2日目も元気にスタート。まずは長いトンネルを抜けた先にある釜石鵜住居(かまいしうのすまい)復興スタジアムを目指した。
ここは、昨年熱狂したラグビーワールドカップの会場となったスタジアム。旅先のテレビで、何度も目にしたことは記憶に新しい。
鵜住居(うのすまい)に入ると、高台にスタジアムかと間違ってしまうほど、大きな小中学校が目を引いた。スタジアムに着いて知ったが、スタジアムは津波が直撃した小中学校の跡地に建てられたのだった。
スタジアムまでの道のり、川向こうに広がる住宅地はまだまだ疎らで、建つ家はどれも新築だ。

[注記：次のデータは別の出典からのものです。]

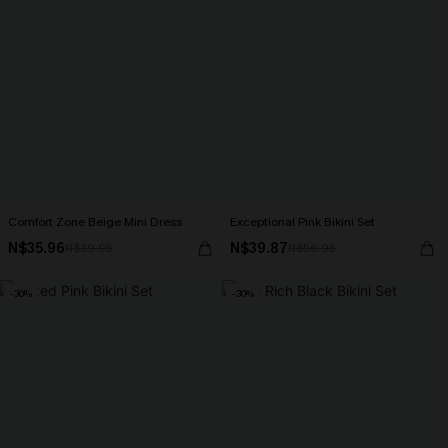
Comfort Zone Beige Mini Dress
Exceptional Pink Bikini Set
N$35.96
N$39.87
N$39.95
N$56.95
-30%
-30%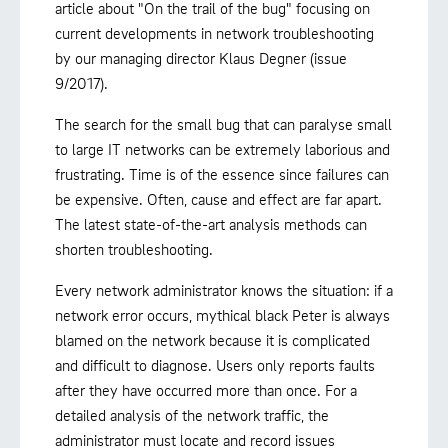
article about "On the trail of the bug" focusing on
current developments in network troubleshooting
by our managing director Klaus Degner (issue
9/2017).
The search for the small bug that can paralyse small
to large IT networks can be extremely laborious and
frustrating. Time is of the essence since failures can
be expensive. Often, cause and effect are far apart.
The latest state-of-the-art analysis methods can
shorten troubleshooting.
Every network administrator knows the situation: if a
network error occurs, mythical black Peter is always
blamed on the network because it is complicated
and difficult to diagnose. Users only reports faults
after they have occurred more than once. For a
detailed analysis of the network traffic, the
administrator must locate and record issues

スタジアムに着くと、芝生の刈り込みをする作業員の姿しかなく、とても静かだった。一般的なスタジアムとは違い、とてもオープンな感じ。バックスタンドにも自由に入れ、席に座り、メインスタンドとグラウンドを見渡すと、当時の歓声がまだ残っているような雰囲気があった。
その後、駅前にあるいのちをつなぐ未来館へと足を運んだ。
地震と津波による影響で、ここ鵜住居地区に何があったのかを後世に伝えていくような施設だ。
昨日も感じたことだが、ひとえに津波の影響といえど、人々や土地に与えた大きさやダメージは様々。一括りには到底出来ない。釜石市内ではここ鵜住居が一番の影響を受けたという。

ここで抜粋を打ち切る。